Kate was picked up by the Carpathia and was taken in by the Red Cross in New York. She lived there for three or four months with a couple who had taken her in. By that time, she had discovered she was pregnant, but the couple did not want to take on a baby, so Kate returned to Worcester, England. In the home of her parents at 34 Waterworks Road in Worcester her baby Ellen was born just nine months after the sinking of the Titanic on January 11, 1913. But despite returning to the area, Kate was in disgrace for eloping with her employer.

Kate’s friends and family apparently always said she was never the same after she came back to Worcester and she did not talk about Morley. Kate’s daughter Ellen believed ‘‘The shock of the Titanic must have disturbed my mother’s mind. [she] became more and more disturbed – once she swallowed some acid and it burned the walls of her stomach. She was eventually put in an asylum and my stepfather left her.”

Kate later moved to London as a shoe and hat saleswoman and married in Middlesex in 1918 to Frederick H Watson a café proprietor. They had a daughter John M Watson in 1919 in Harrow and around 1922 Kate assumed guardianship of Ellen. She became bedridden in later years, and her husband abandoned her before she died in 1964.

Ellen Mary Phillips

Ellen was said by some to be the youngest Titanic survivor being conceived before it sank. Kate claimed Ellen was the daughter of Henry Morley but she was never legally recognised as such. Ellen was raised by her grandparents until she was 10 before moving to live with her mother and her new husband in Middlesex. She later worked as a florist and for the London Passport office, becoming a railway porter during the Second World War. She married a bus driver in 1935 and had a son called Robert. Ellen split from her husband and later married Frederick Walker, living in London with him before returning to Worcestershire in the 1980s. Ellen later lived in Pershore from the 1980s until her death in 2005 at the age of 92.

Among Ellen’s most prized possessions was a poignant reminder of the Titanic, her mother’s purse which she carried on the ship, still with her cabin keys inside and until the 1990s, the beautiful sapphire necklace her father gave to her mother on board the ship. Ellen sold the necklace and the other Titanic items to a Southampton dealer in the early 1990s, her granddaughter thinks she was paid just £450 for it.

In 1989 76-year-old Ellen Mary Walker nee Phillips went to the Worcester News office at Hylton Road to meet Mike Grundy where for the first time in her life she saw a photograph of her father used in his Memory Lane weekly feature in the paper. “When I handed her a photo of her father she cried,” he said.

Ellen’s ashes were scattered at sea and she left a great deal of her estate to the RNLI who she believed saved her life.

 

NOTES:

Parish registers for Worcestershire and Worcester news (we used an article from 15th April 2012) are on microfilm at the Hive.
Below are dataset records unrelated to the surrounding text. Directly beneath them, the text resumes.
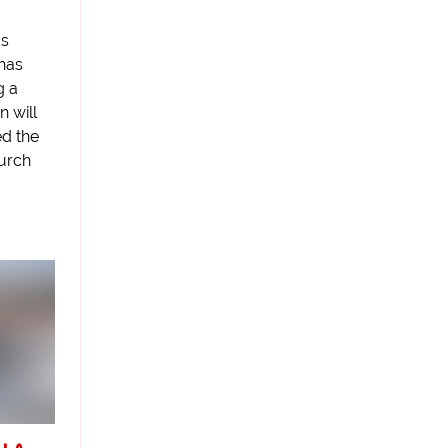
as
 has
g a
n will
ed the
hurch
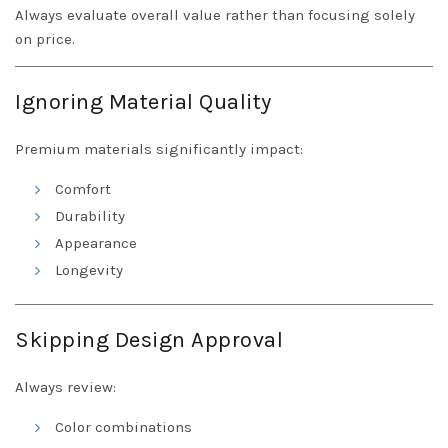
Always evaluate overall value rather than focusing solely
on price.
Ignoring Material Quality
Premium materials significantly impact:
Comfort
Durability
Appearance
Longevity
Skipping Design Approval
Always review:
Color combinations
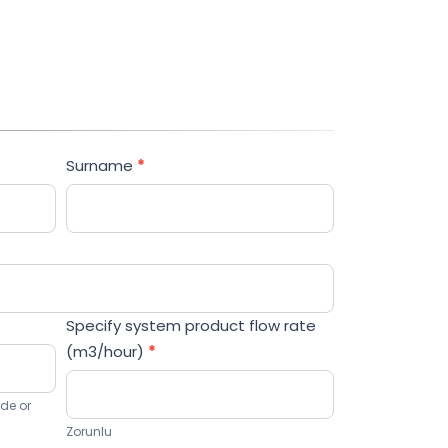
now!
Surname
*
Specify system product flow rate
(m3/hour)
*
ode or
Zorunlu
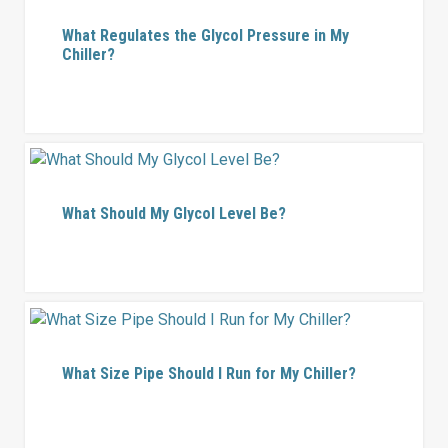
What Regulates the Glycol Pressure in My
Chiller?
What Should My Glycol Level Be?
What Size Pipe Should I Run for My Chiller?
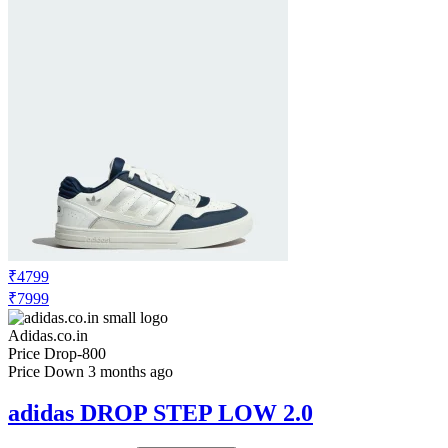
₹4799
₹7999
Adidas.co.in
Price Drop
-800
Price Down 3 months ago
adidas DROP STEP LOW 2.0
Hodges, John Richard, Titanic: The Story of a Maritime Tragedy (1998)

Other resources used for this blog include Ancestry.co.uk, Dailymail.com, encyclopedia-titanica.org, findagrave.com, historicengland.org.uk, newsletter.co.uk, washingtontimes.com

 

Museums Worcestershire have an exhibition, Titanic: Honour and Glory, running from Monday 17 May – Saturday 11 September. Our Titanic letter will be part of this.

2 responses to “RMS Titanic – Henry Morley & Kate Philips 2nd Class Passengers who eloped together”

  1. Janetta Condon says:

    Very useful article. I am researching some Malvern shops. The former Morley’s has the name L. Morley at the entrance in a mosaic floor on Belle Vue Terrace. Do you want me to send a photo?